“Why are the Government singling out the charter of fundamental rights to be the only piece of EU legislation that they wish to repeal?” Asked Conservative MP Kenneth Clarke this week.
“I have yet to hear an example from anybody of a case where the charter of fundamental rights has been invoked in a way that anybody in this House would wish to reverse. We have not been given an example of an area of law that we have been taken into despite the bitter opposition of either the Government or this House. The advances that have been made, in some cases invoking the charter, seem to me perfectly worth while.”
But the pro-remain MP’s impassioned plea was in vain as his party voted by a 317 to 299 majority against an amendment backed by the Labour party to preserve the EU’s Fundamental Charter of Human Rights in British law after Brexit. – A Charter which contains protections such as freedom of speech, employment rights and the right to a private life.
The DUP voted with the Government as did Labour rebels Kate Hoey and Graham Springer.
But the rest of the Labour Party and other parties were united in calling for our rights enshrined in the Fundamental Charter of Human Rights to be kept in UK law post-Brexit. And Labour Leader Jeremy Corbyn has vowed to vote against the EU Withdrawal Bill if it threatens our rights or democratic accountability.
The Conservatives insisted that the protections enshrined in the Charter or either part of British law already or will be incorporated through other EU directives. Yet already Michael Gove is among the staunch Brexiters wanting Britain to scrap the EU working time directive which stops staff in most jobs from working more than 48 hours a week on average.
But cross party MEP’s, human rights watchdogs such as Amnesty and Liberty and legal experts had warned that certain rights would inevitably be eroded by abandoning the Charter of Fundamental Human Rights.
According to independent Human Rights watchdog the EHRC enshrined rights we lose with the Charter which do not have direct equivalents in UK human rights law include a freestanding right to non-discrimination, protection of a child’s best interests and the right to human dignity.
In an open letter by 20 human rights bodies and legal experts, Brexit Minister David Davis was warned: “The charter protects rights important to all of us: including rights to dignity, protection of personal data and health; and protections for workers, women, children, and older people, LGBTI and disabled people.”
“The government maintains that the charter will cease to be part of UK law when Britain leaves the EU but insists that rights will not be weakened following Brexit. However, the signatories claim that independent legal advice shows this to be wrong.
The protection afforded by the EU charter of fundamental rights is much stronger than the Human Rights Act
“Losing it creates a human rights hole because the charter provides some rights and judicial remedies that have no clear equivalents in UK law…
“Furthermore, by keeping the wide and complex body of EU law while throwing away the charter, which is the code to unlock it, the government risks creating confusion, jamming itself in a mountain of legal cases.”
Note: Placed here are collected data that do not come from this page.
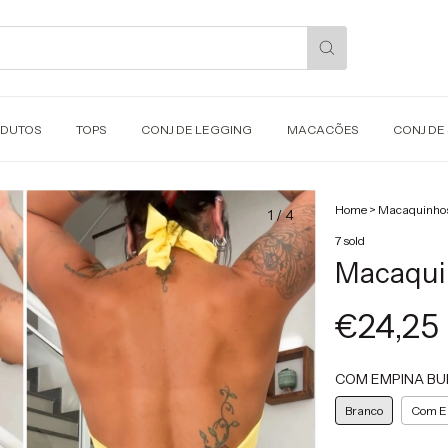
ODUTOS
TOPS
CONJ DE LEGGING
MACACÕES
CONJ DE
Home
>
Macaquinho
1
/
4
7 sold
Macaquin
€24,25
COM EMPINA B
Branco
Com E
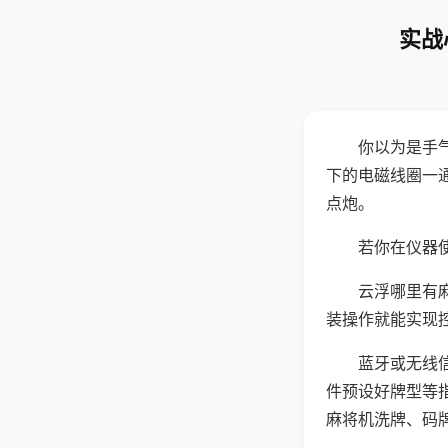
实战
你以为是手
下的电磁线圈一
点炮。
若你在仪器使
云浮哪里有
装操作就能实现
蓝牙或无线
件预设好牌型等
麻将机洗牌、码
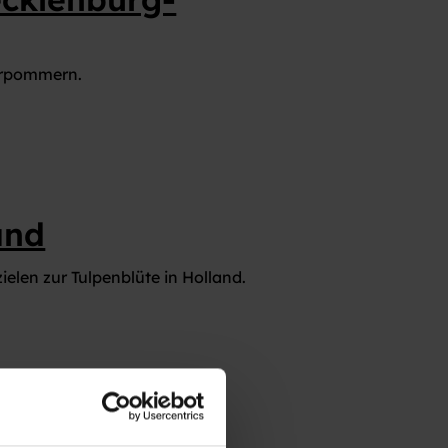
orpommern.
and
len zur Tulpenblüte in Holland.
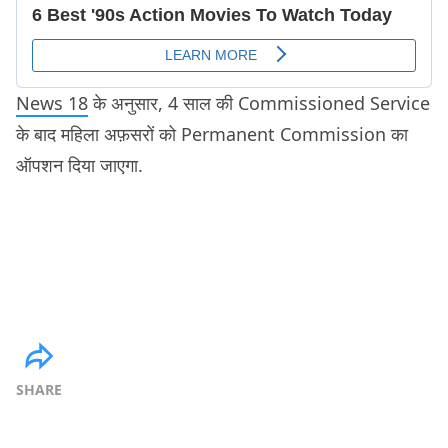
News 18
के अनुसार, 4 साल की Commissioned Service
के बाद महिला अफ़सरों को Permanent Commission का
ऑपशन दिया जाएगा.
SHARE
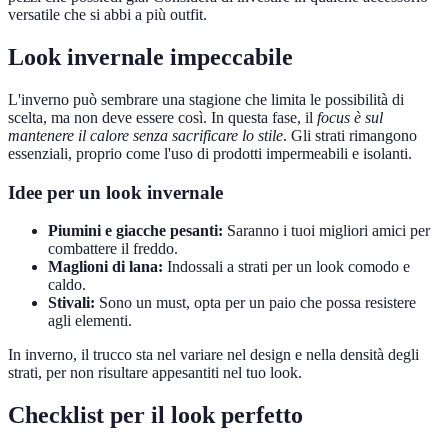
versatile che si abbi a più outfit.
Look invernale impeccabile
L'inverno può sembrare una stagione che limita le possibilità di
scelta, ma non deve essere così. In questa fase, il
focus è sul
mantenere il calore senza sacrificare lo stile
. Gli strati rimangono
essenziali, proprio come l'uso di prodotti impermeabili e isolanti.
Idee per un look invernale
Piumini e giacche pesanti:
Saranno i tuoi migliori amici per
combattere il freddo.
Maglioni di lana:
Indossali a strati per un look comodo e
caldo.
Stivali:
Sono un must, opta per un paio che possa resistere
agli elementi.
In inverno, il trucco sta nel variare nel design e nella densità degli
strati, per non risultare appesantiti nel tuo look.
Checklist per il look perfetto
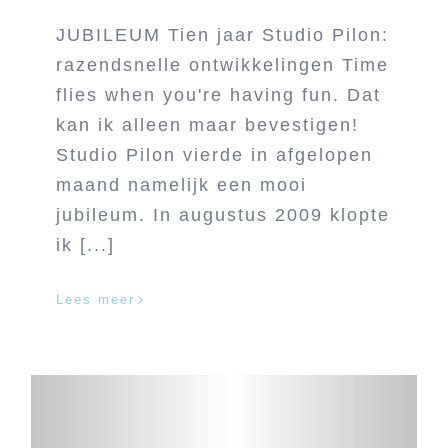
JUBILEUM Tien jaar Studio Pilon:
razendsnelle ontwikkelingen Time
flies when you're having fun. Dat
kan ik alleen maar bevestigen!
Studio Pilon vierde in afgelopen
maand namelijk een mooi
jubileum. In augustus 2009 klopte
ik [...]
Lees meer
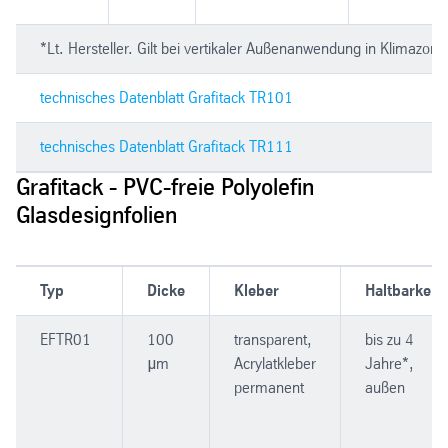
*Lt. Hersteller. Gilt bei vertikaler Außenanwendung in Klimazon
technisches Datenblatt Grafitack TR101
technisches Datenblatt Grafitack TR111
Grafitack - PVC-freie Polyolefin
Glasdesignfolien
Typ
Dicke
Kleber
Haltbarkeit
EFTR01
100
transparent,
bis zu 4
μm
Acrylatkleber
Jahre*,
permanent
außen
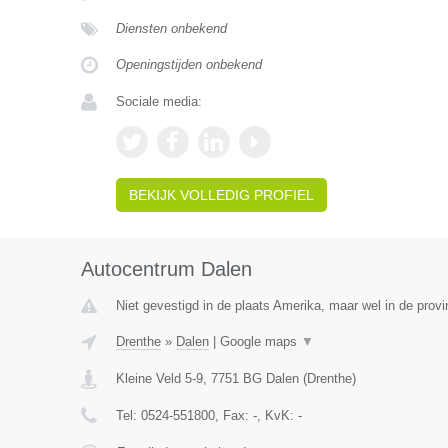
Diensten onbekend
Openingstijden onbekend
Sociale media:
BEKIJK VOLLEDIG PROFIEL
Autocentrum Dalen
Niet gevestigd in de plaats Amerika, maar wel in de provi
Drenthe
»
Dalen
|
Google maps
▼
Kleine Veld 5-9
,
7751 BG
Dalen
(
Drenthe
)
Tel:
0524-551800
, Fax:
-
, KvK:
-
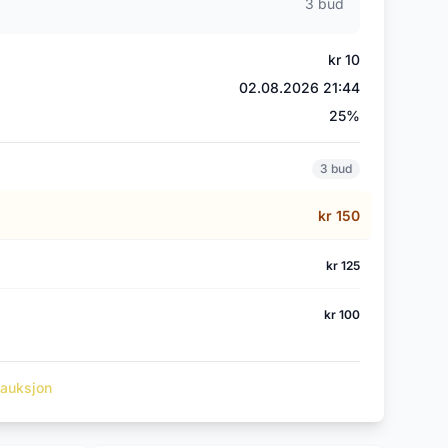
3 bud
kr 10
02.08.2026 21:44
25%
3 bud
kr 150
kr 125
kr 100
t auksjon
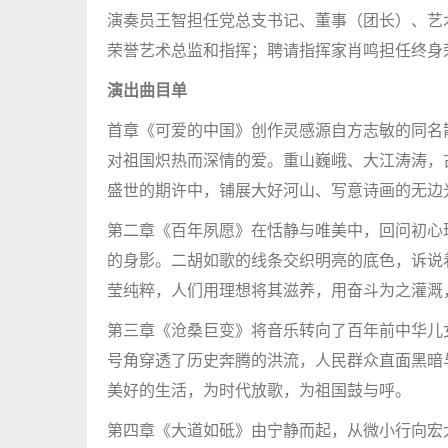
演奏员王智担任党总支书记、董事（团长）、艺
荣誉艺术总监和指挥；聘请指挥家肖鸣担任终身
演出曲目单
首章《可爱的中国》创作灵感源自方志敏的同名
对祖国炽热而深情的爱。重山巍峨、大江涛涛，
盛世的期许中，铺展大好河山、写意诗画的无边
第二章《百年夙愿》在恬静与唯美中，回问初心
的身影。二胡如歌的线条交织明亮的底色，诉说
莹纯粹，人们用理想将其滋养，用奋斗为之灌溉
第三章《沧桑巨变》将音乐转向了百年前中华儿
号角穿透了历史奔腾的洪流，人民群众直面黑暗
美好的生活，为时代放歌，为祖国鼓与呼。
第四章《大道如砥》由宁静而起，从微小行向宏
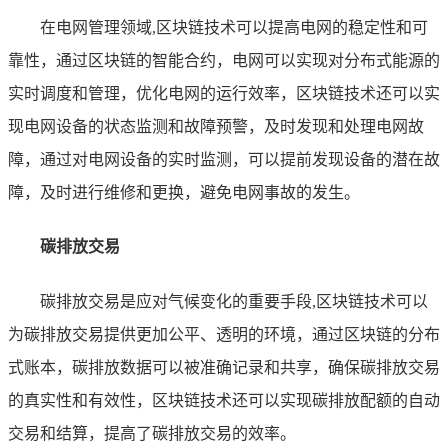
在电网管理领域,区块链技术可以提高电网的稳定性和可
靠性，通过区块链的智能合约，电网可以实现对分布式能源的
实时调度和管理，优化电网的运行效率，区块链技术还可以实
现电网设备的状态监测和故障预警，及时发现和处理电网故
障，通过对电网设备的实时监测，可以提前发现设备的潜在故
障，及时进行维修和更换，避免电网事故的发生。
碳排放交易
碳排放交易是应对气候变化的重要手段,区块链技术可以
为碳排放交易提供更加公平、透明的环境，通过区块链的分布
式账本，碳排放数据可以被准确记录和共享，确保碳排放交易
的真实性和有效性，区块链技术还可以实现碳排放配额的自动
交易和结算，提高了碳排放交易的效率。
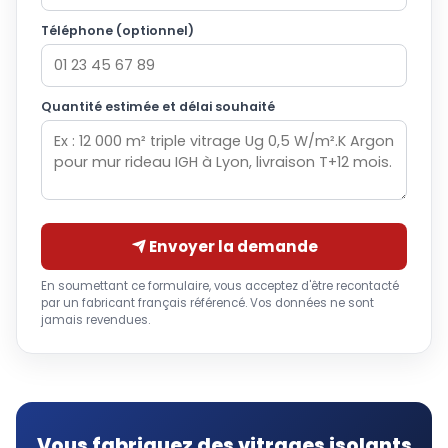
Téléphone (optionnel)
Quantité estimée et délai souhaité
Envoyer la demande
En soumettant ce formulaire, vous acceptez d'être recontacté
par un fabricant français référencé. Vos données ne sont
jamais revendues.
Vous fabriquez des vitrages isolants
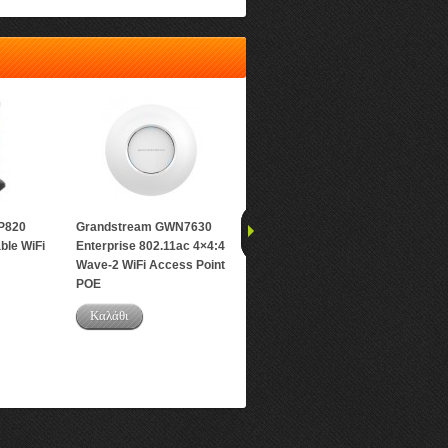
P820
Grandstream GWN7630
Grandstream
Grands
ble WiFi
Enterprise 802.11ac 4×4:4
GWN7630LR High
Cordles
Wave-2 WiFi Access Point
Performance Outdoor
Καλά
POE
Long Range WiFi Access
Point
Καλάθι
Καλάθι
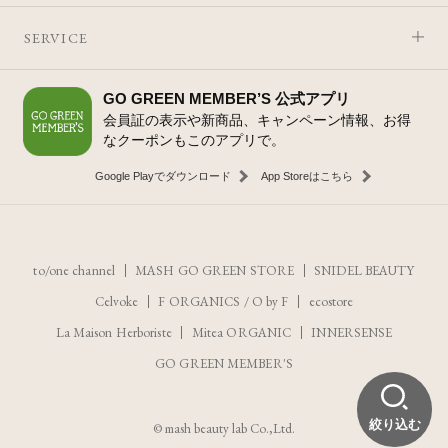
SERVICE
GO GREEN MEMBER’S 公式アプリ
会員証の表示や新商品、キャンペーン情報、お得
なクーポンもこのアプリで。
Google Playでダウンロード
App Storeはこちら
to/one channel
MASH GO GREEN STORE
SNIDEL BEAUTY
Celvoke
F ORGANICS
/
O by F
ecostore
La Maison Herboriste
Mitea ORGANIC
INNERSENSE
GO GREEN MEMBER'S
絞り込む
© mash beauty lab Co.,Ltd.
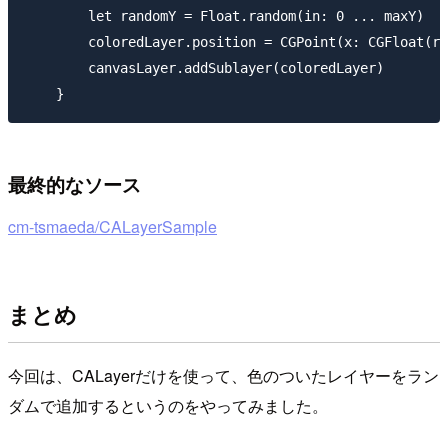
        let randomY = Float.random(in: 0 ... maxY)

        coloredLayer.position = CGPoint(x: CGFloat(ra
        canvasLayer.addSublayer(coloredLayer)

最終的なソース
cm-tsmaeda/CALayerSample
まとめ
今回は、CALayerだけを使って、色のついたレイヤーをラン
ダムで追加するというのをやってみました。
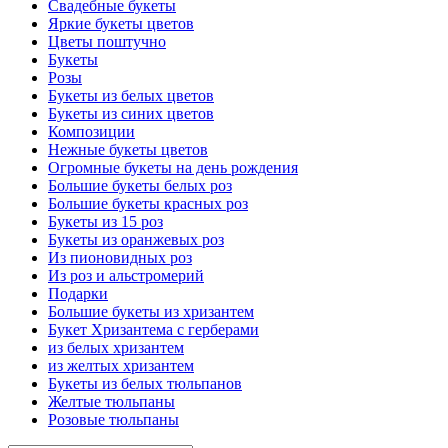
Свадебные букеты
Яркие букеты цветов
Цветы поштучно
Букеты
Розы
Букеты из белых цветов
Букеты из синих цветов
Композиции
Нежные букеты цветов
Огромные букеты на день рождения
Большие букеты белых роз
Большие букеты красных роз
Букеты из 15 роз
Букеты из оранжевых роз
Из пионовидных роз
Из роз и альстромерий
Подарки
Большие букеты из хризантем
Букет Хризантема с герберами
из белых хризантем
из желтых хризантем
Букеты из белых тюльпанов
Желтые тюльпаны
Розовые тюльпаны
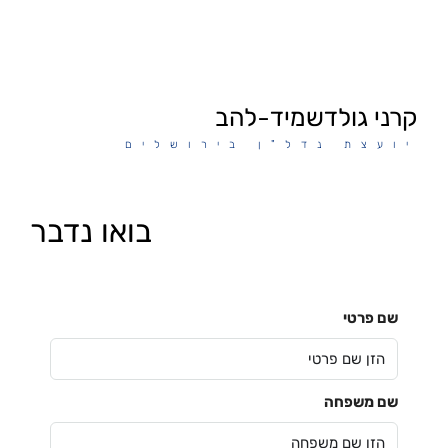
קרני גולדשמיד-להב
יועצת נדל"ן בירושלים
בואו נדבר
שם פרטי
שם משפחה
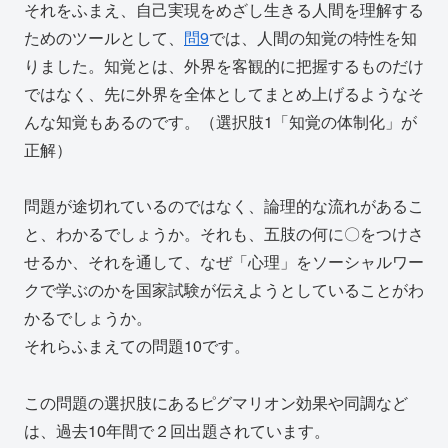
それをふまえ、自己実現をめざし生きる人間を理解する
ためのツールとして、
問9
では、人間の知覚の特性を知
りました。知覚とは、外界を客観的に把握するものだけ
ではなく、先に外界を全体としてまとめ上げるようなそ
んな知覚もあるのです。（選択肢1「知覚の体制化」が
正解）
問題が途切れているのではなく、論理的な流れがあるこ
と、わかるでしょうか。それも、五肢の何に〇をつけさ
せるか、それを通して、なぜ「心理」をソーシャルワー
クで学ぶのかを国家試験が伝えようとしていることがわ
かるでしょうか。
それらふまえての問題10です。
この問題の選択肢にあるピグマリオン効果や同調など
は、過去10年間で２回出題されています。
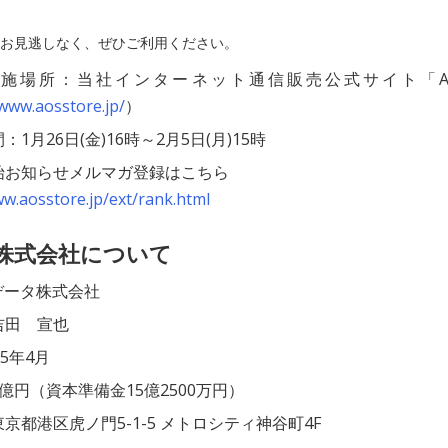
お見逃しなく、ぜひご利用ください。
施場所：当社インターネット通信販売公式サイト「A
/www.aosstore.jp/
）
1月26日(金)16時～2月5日(月)15時
始お知らせメルマガ登録はこちら
ww.aosstore.jp/ext/rank.html
タ株式会社について
データ株式会社
吉田 宣也
15年4月
億円（資本準備金15億2500万円）
京都港区虎ノ門5-1-5 メトロシティ神谷町4F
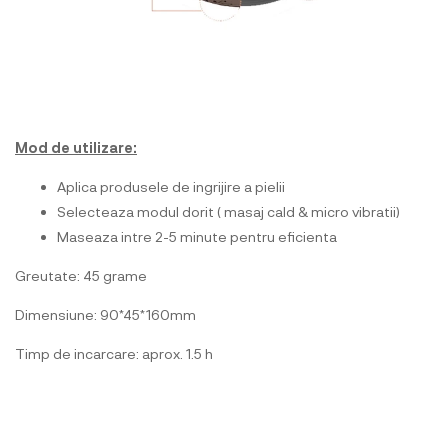
Mod de utilizare:
Aplica produsele de ingrijire a pielii
Selecteaza modul dorit ( masaj cald & micro vibratii)
Maseaza intre 2-5 minute pentru eficienta
Greutate: 45 grame
Dimensiune: 90*45*160mm
Timp de incarcare: aprox. 1.5 h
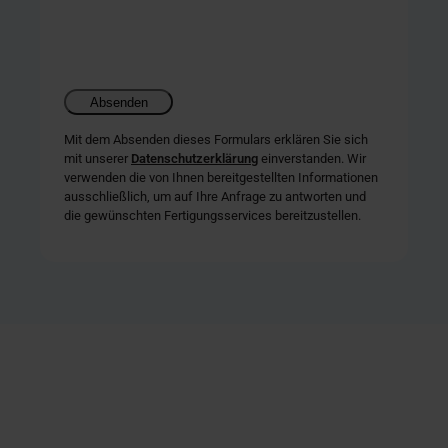
Mit dem Absenden dieses Formulars erklären Sie sich
mit unserer
Datenschutzerklärung
einverstanden. Wir
verwenden die von Ihnen bereitgestellten Informationen
ausschließlich, um auf Ihre Anfrage zu antworten und
die gewünschten Fertigungsservices bereitzustellen.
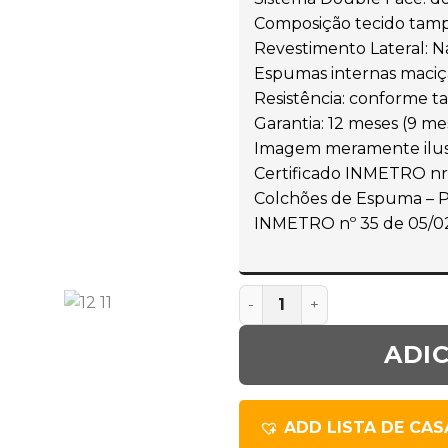
Composição tecido tampo
Revestimento Lateral: N
Espumas internas maciça
Resistência: conforme ta
Garantia: 12 meses (9 me
Imagem meramente ilus
Certificado INMETRO n
Colchões de Espuma – Pr
INMETRO nº 35 de 05/02
ADI
ADD LISTA DE CA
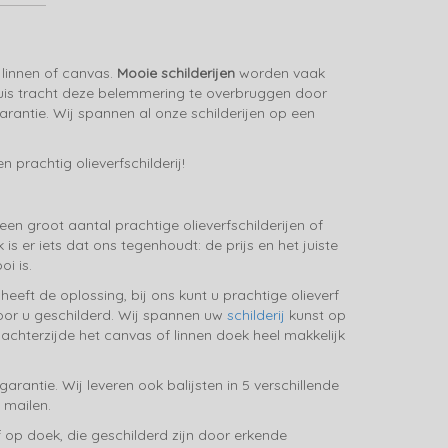
 linnen of canvas.
Mooie schilderijen
worden vaak
uis tracht deze belemmering te overbruggen door
rantie. Wij spannen al onze schilderijen op een
prachtig olieverfschilderij!
en groot aantal prachtige olieverfschilderijen of
er iets dat ons tegenhoudt: de prijs en het juiste
i is.
 heeft de oplossing, bij ons kunt u prachtige olieverf
or u geschilderd. Wij spannen uw
schilderij
kunst op
achterzijde het canvas of linnen doek heel makkelijk
rantie. Wij leveren ook balijsten in 5 verschillende
 mailen.
 op doek, die geschilderd zijn door erkende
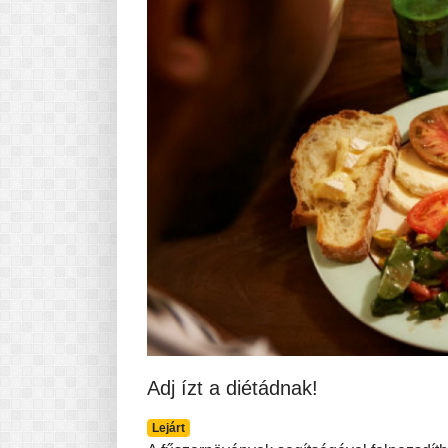
Pasta-túra - avagy A TÉSZTA
MINDENNAPI KENYERÜNK
A karácsonyról dióhéjban
Adj ízt a diétádnak!
Lejárt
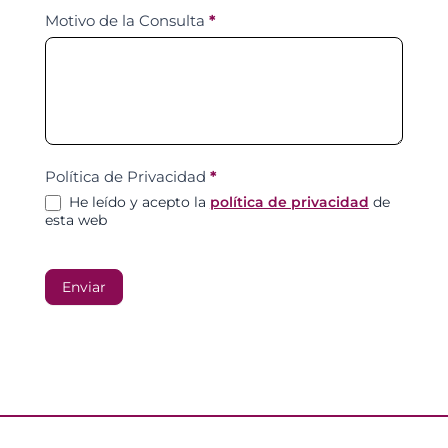
Motivo de la Consulta
*
Política de Privacidad
*
He leído y acepto la
política de privacidad
de
esta web
Enviar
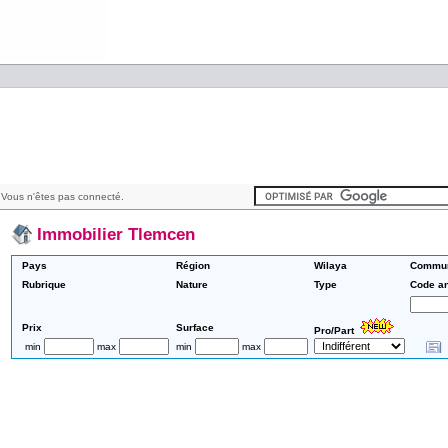
Vous n'êtes pas connecté.
Immobilier Tlemcen
Pays
Région
Wilaya
Commu
Rubrique
Nature
Type
Code a
Prix
Surface
Pro/Part
min
max
min
max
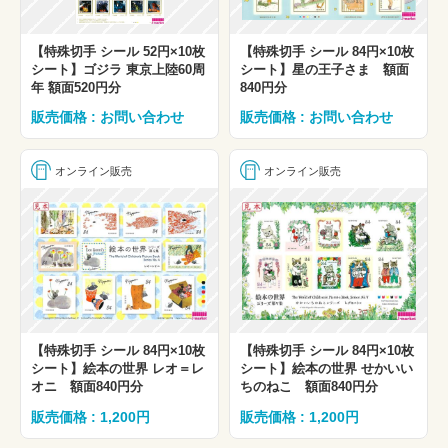
【特殊切手 シール 52円×10枚
【特殊切手 シール 84円×10枚
シート】ゴジラ 東京上陸60周
シート】星の王子さま 額面
年 額面520円分
840円分
販売価格 : お問い合わせ
販売価格 : お問い合わせ
オンライン販売
オンライン販売
【特殊切手 シール 84円×10枚
【特殊切手 シール 84円×10枚
シート】絵本の世界 レオ＝レ
シート】絵本の世界 せかいい
オニ 額面840円分
ちのねこ 額面840円分
販売価格 : 1,200円
販売価格 : 1,200円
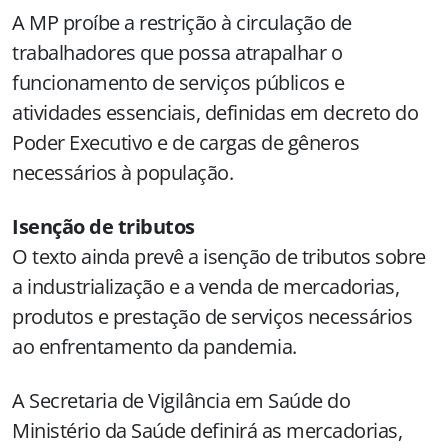
A MP proíbe a restrição à circulação de
trabalhadores que possa atrapalhar o
funcionamento de serviços públicos e
atividades essenciais, definidas em decreto do
Poder Executivo e de cargas de gêneros
necessários à população.
Isenção de tributos
O texto ainda prevê a isenção de tributos sobre
a industrialização e a venda de mercadorias,
produtos e prestação de serviços necessários
ao enfrentamento da pandemia.
A Secretaria de Vigilância em Saúde do
Ministério da Saúde definirá as mercadorias,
Labour leader Jeremy Corbyn though ruling out another referendum on how the UK leaves the EU, has insisted that he would encourage his party to vote against the EU Withdrawal Bill if the rights of workers, the environment, and democracy are threatened.
“If our tests are not met by the government, we will vote against the bill,” he told ITV’s Peston on Sunday.
Corbyn on Sunday insisted that he doubted the UK could stay in the Single Market and Customs Union if leaving the EU but warned: “We’ve set down our lines on that which are about democratic accountability, protection of workers and environment and consumer rights, human rights across Europe.”
According to EU Withdrawal Bill as it now stands, “the Charter of Fundamental Rights is not part of domestic law on or after exit day.”
Though this now faces challenges in the House Of Lords.
Potential Tory rebels including former Attorney General Dominic Grieve backed down after receiving reassurances from ministers.
Though he voted with the Government, Grieve warned: without even coming up with a plan for the future about possibly adding a bill of rights clause or rights clauses to the Human Rights Act, we’re sending out a really very strange message about our attitude on this side of the House to matters which I believe many people in this country now see as being rights of a fundamental character, particularly on issues like LGBT and things of that sort.”